Posted by Christophe on Dec 1st, 2008 and filed under Tech. You can follow any responses to this entry through the RSS 2.0. You can leave a response or trackback to this entry from your site

Facebook Connect is a centralized identity service. That’s not the only model. OpenID is a federated identity play–no one owns the database of users, and anyone can set up or use the standard. Functionally these distinctions are important, but asking users to understand them is a losing game. Users just want easy access to sites they like, and they want to trust that the sites they use won’t steal their identity or use it in ways that are damaging to them.

That’s why it’s good to offer users more than one way to access a Web service. It’s great if users can get into CNET services the old-fashioned way, with a CNET ID and password. But if we make it easy for Facebook users to come inside, that’s great, too. How about OpenID? Sure, why not? It’s a completely different architecture than Facebook’s authentication system, but it’s the job of people running Web sites to make access to services easy for users, which means supporting as many as possible and making it simple for users to choose the one they want to use.

- from CNET

Today’s the day that Facebook makes their big press push for their Facebook Connect service, which was first announced last May. The NY Times has a story giving a broad overview of Connect as well as competing services from MySpace (Data Availability) and Google (Friend Connect).

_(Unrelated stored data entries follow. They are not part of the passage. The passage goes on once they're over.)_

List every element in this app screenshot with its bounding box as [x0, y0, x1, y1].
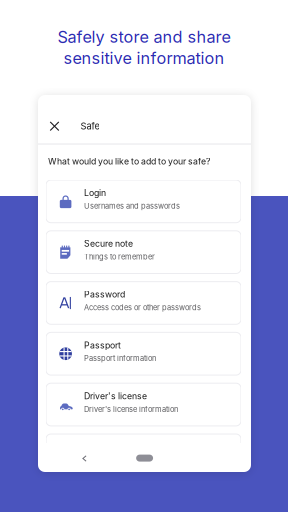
button[interactable]: Login: [46, 180, 241, 223]
staticText: Passport: [84, 340, 121, 350]
staticText: Usernames and passwords: [84, 202, 180, 210]
staticText: Things to remember: [84, 252, 155, 261]
staticText: Account numbers and details: [84, 456, 184, 464]
button[interactable]: Back: [74, 448, 96, 468]
staticText: sensitive information: [64, 48, 224, 68]
staticText: Access codes or other passwords: [84, 303, 201, 312]
staticText: What would you like to add to your safe?: [48, 156, 210, 167]
staticText: Driver's license: [84, 391, 147, 401]
staticText: Passport information: [84, 354, 156, 363]
staticText: Login: [84, 188, 106, 198]
button[interactable]: Driver's license: [46, 383, 241, 426]
staticText: Secure note: [84, 238, 133, 249]
button[interactable]: Secure note: [46, 231, 241, 274]
staticText: Driver's license information: [84, 405, 178, 414]
button[interactable]: Close: [42, 114, 66, 138]
button[interactable]: Password: [46, 282, 241, 324]
button[interactable]: Bank account: [46, 434, 241, 477]
staticText: Safe: [80, 120, 99, 132]
staticText: Password: [84, 289, 125, 300]
staticText: Safely store and share: [58, 27, 230, 47]
button[interactable]: Passport: [46, 332, 241, 375]
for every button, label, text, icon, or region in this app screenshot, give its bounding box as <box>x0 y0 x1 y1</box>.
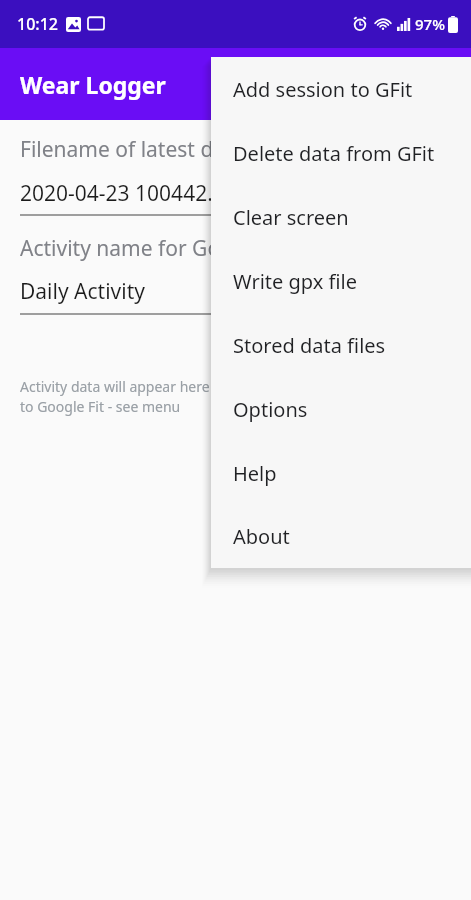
button[interactable]: Options <box>211 377 471 441</box>
staticText: About <box>233 523 290 550</box>
button[interactable]: Write gpx file <box>211 249 471 313</box>
staticText: Help <box>233 460 277 487</box>
staticText: Clear screen <box>233 204 349 231</box>
staticText: Write gpx file <box>233 268 357 295</box>
staticText: Filename of latest data file <box>20 135 280 164</box>
button[interactable]: Delete data from GFit <box>211 121 471 185</box>
button[interactable]: About <box>211 505 471 568</box>
staticText: 2020-04-23 100442.csv <box>20 179 244 208</box>
staticText: 10:12 <box>17 13 58 35</box>
staticText: Add session to GFit <box>233 76 413 103</box>
staticText: Wear Logger <box>20 69 166 100</box>
staticText: 97% <box>415 14 445 34</box>
staticText: Stored data files <box>233 332 386 359</box>
button[interactable]: Help <box>211 441 471 505</box>
button[interactable]: Stored data files <box>211 313 471 377</box>
staticText: Activity data will appear here when adde… <box>20 377 295 416</box>
staticText: Daily Activity <box>20 277 145 306</box>
staticText: Delete data from GFit <box>233 140 435 167</box>
button[interactable]: Clear screen <box>211 185 471 249</box>
staticText: Activity name for Google Fit <box>20 234 293 263</box>
button[interactable]: Add session to GFit <box>211 57 471 121</box>
staticText: Options <box>233 396 308 423</box>
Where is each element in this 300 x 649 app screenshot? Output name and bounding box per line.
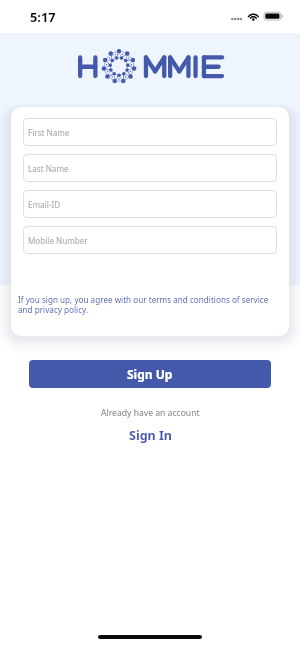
staticText: If you sign up, you agree with our terms…: [18, 294, 282, 315]
staticText: Email-ID: [28, 199, 61, 210]
staticText: 5:17: [30, 8, 56, 25]
button[interactable]: First Name: [23, 118, 277, 146]
staticText: Already have an account: [101, 407, 200, 419]
staticText: Last Name: [28, 163, 69, 174]
button[interactable]: Last Name: [23, 154, 277, 182]
button[interactable]: Email-ID: [23, 190, 277, 218]
button[interactable]: Mobile Number: [23, 226, 277, 254]
staticText: First Name: [28, 127, 70, 138]
staticText: Mobile Number: [28, 235, 88, 246]
button[interactable]: Sign Up: [29, 360, 271, 388]
staticText: Sign In: [129, 427, 172, 444]
button[interactable]: Sign In: [121, 424, 180, 447]
staticText: Sign Up: [127, 366, 173, 382]
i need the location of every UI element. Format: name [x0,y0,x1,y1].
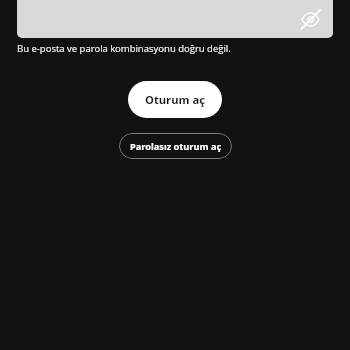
staticText: Bu e-posta ve parola kombinasyonu doğru … [17,42,231,55]
staticText: Parolasız oturum aç [130,140,222,153]
button[interactable]: Parolasız oturum aç [119,133,232,159]
button[interactable]: Hide password [17,0,333,38]
button[interactable]: Oturum aç [128,81,222,118]
staticText: Oturum aç [145,92,205,107]
button[interactable]: Hide password [296,5,324,33]
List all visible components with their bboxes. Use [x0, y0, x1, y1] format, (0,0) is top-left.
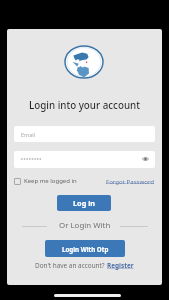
button[interactable]: Register — [107, 261, 134, 270]
staticText: Don't have an account? — [35, 261, 107, 270]
staticText: Login With Otp — [62, 245, 109, 253]
staticText: Login into your account — [29, 99, 140, 112]
staticText: Log in — [73, 198, 96, 208]
staticText: Or Login With — [59, 220, 111, 231]
staticText: Email — [21, 131, 36, 138]
button[interactable]: Log in — [57, 195, 111, 211]
staticText: Keep me logged in — [24, 177, 77, 185]
button[interactable]: Show password — [139, 152, 152, 165]
button[interactable]: Login With Otp — [45, 240, 125, 257]
button[interactable]: Show password — [14, 151, 155, 168]
button[interactable]: Email — [14, 126, 155, 142]
button[interactable]: Forgot Password — [106, 177, 155, 185]
button[interactable]: Keep me logged in — [14, 177, 77, 185]
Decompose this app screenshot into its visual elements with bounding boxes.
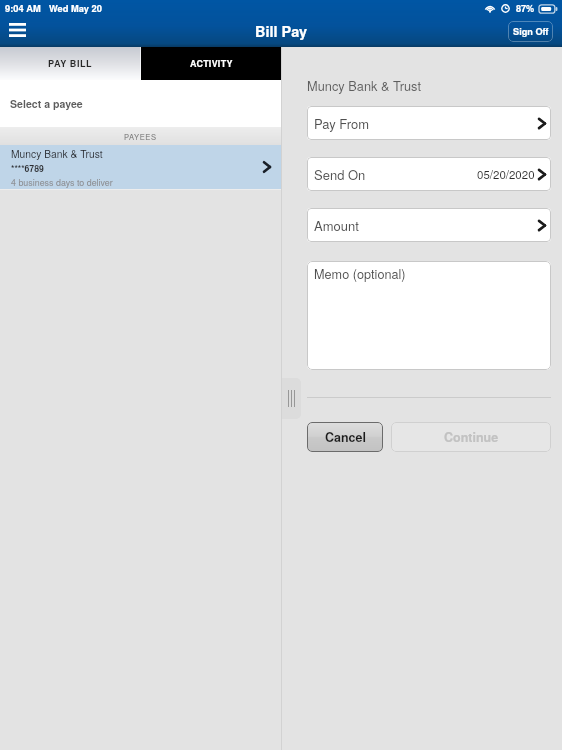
staticText: 87% — [516, 2, 535, 15]
button[interactable]: ACTIVITY — [141, 47, 281, 80]
button[interactable]: Continue — [391, 422, 551, 452]
button[interactable]: Amount — [307, 208, 551, 242]
button[interactable]: Menu — [1, 16, 33, 44]
button[interactable]: Cancel — [307, 422, 383, 452]
button[interactable]: Sign Off — [508, 21, 553, 42]
button[interactable]: Muncy Bank & Trust — [0, 145, 281, 189]
staticText: Send On — [314, 165, 366, 184]
button[interactable]: Send On — [307, 157, 551, 191]
staticText: Muncy Bank & Trust — [307, 76, 421, 94]
staticText: 9:04 AM — [5, 2, 41, 15]
staticText: Wed May 20 — [49, 2, 102, 15]
staticText: Memo (optional) — [314, 264, 406, 282]
button[interactable]: PAY BILL — [0, 47, 140, 80]
staticText: Bill Pay — [255, 21, 308, 42]
staticText: 4 business days to deliver — [11, 176, 113, 189]
staticText: Sign Off — [513, 25, 549, 38]
button[interactable]: Pay From — [307, 106, 551, 140]
staticText: ACTIVITY — [190, 57, 233, 70]
staticText: Cancel — [325, 428, 366, 446]
staticText: 05/20/2020 — [477, 166, 535, 182]
staticText: PAYEES — [124, 131, 157, 142]
staticText: Pay From — [314, 114, 370, 133]
button[interactable]: Memo (optional) — [307, 261, 551, 370]
staticText: Continue — [444, 428, 499, 446]
staticText: ****6789 — [11, 162, 44, 174]
staticText: Select a payee — [10, 96, 83, 111]
button[interactable]: Resize panel — [282, 378, 301, 419]
staticText: PAY BILL — [48, 57, 93, 70]
staticText: Amount — [314, 216, 359, 235]
staticText: Muncy Bank & Trust — [11, 146, 103, 161]
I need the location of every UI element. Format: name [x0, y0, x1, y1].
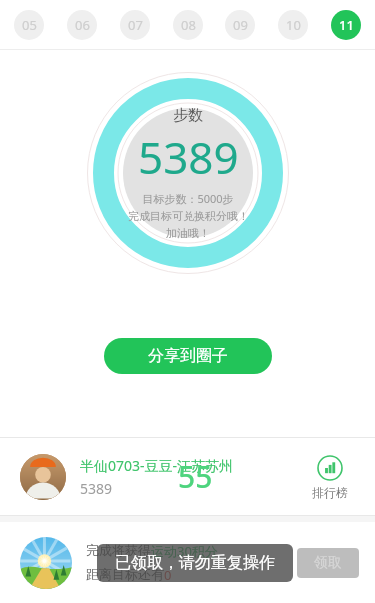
button[interactable]: 分享到圈子 [104, 338, 272, 374]
button[interactable]: 11 [331, 10, 361, 40]
button[interactable] [20, 537, 72, 589]
staticText: 运动30积分 [151, 542, 218, 560]
staticText: 5389 [80, 479, 113, 498]
staticText: 领取 [314, 554, 342, 572]
staticText: 5389 [138, 127, 239, 187]
staticText: 05 [22, 16, 37, 34]
button[interactable]: 05 [14, 10, 44, 40]
button[interactable]: 10 [278, 10, 308, 40]
button[interactable]: 08 [173, 10, 203, 40]
staticText: 06 [75, 16, 90, 34]
staticText: 目标步数：5000步 [142, 191, 234, 206]
staticText: 0 [164, 566, 172, 584]
staticText: 完成目标可兑换积分哦！ [128, 209, 249, 223]
staticText: 55 [178, 456, 213, 497]
button[interactable]: 07 [120, 10, 150, 40]
staticText: 07 [128, 16, 143, 34]
staticText: 11 [339, 16, 354, 34]
staticText: 已领取，请勿重复操作 [115, 553, 275, 573]
button[interactable]: 09 [225, 10, 255, 40]
button[interactable]: 排行榜 [301, 455, 359, 500]
staticText: 加油哦！ [166, 226, 210, 240]
staticText: 完成将获得 [86, 542, 151, 558]
staticText: 步数 [173, 106, 203, 125]
button[interactable]: 领取 [297, 548, 359, 578]
staticText: 排行榜 [312, 485, 348, 500]
staticText: 半仙0703-豆豆-江苏苏州 [80, 456, 234, 475]
staticText: 09 [233, 16, 248, 34]
staticText: 距离目标还有 [86, 566, 164, 582]
staticText: 08 [181, 16, 196, 34]
staticText: 10 [286, 16, 301, 34]
button[interactable] [20, 454, 66, 500]
button[interactable]: 06 [67, 10, 97, 40]
staticText: 分享到圈子 [148, 346, 228, 366]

All three services are platforms for third party sites (Digg, Twitter, Citisearch, CBS, whatever) to let users sign in via their favorite social network instead of the normal approach. Some profile information flows with the sign in, which the sites can keep for a period of time. And activity that occurs on the site – Twitters written, Digg stories voted on, restaurant reviews on Citysearch, etc.) can optionally flow back to the user’s activity stream.

- from TechCrunch

Inventor and tech philosopher Dave Winer Twittered tonight that federation is the hot thing, pointing to a New York Times article about Facebook Connect. And just like that, he touched upon the third rail of our increasingly social web. The big question facing the social web depends on the direction it needs to take. A sharp increase in the number of web services and social networks has many of us yearning for a single sign-on, which has led to the idea of “federation.” On the flip side, we also want one place to manage our diverse web services in one place — in other words, aggregation. These two diametrically opposed views of how we are going to come to grips with our social web are going to face an intense debate until consumers vote with their clicks.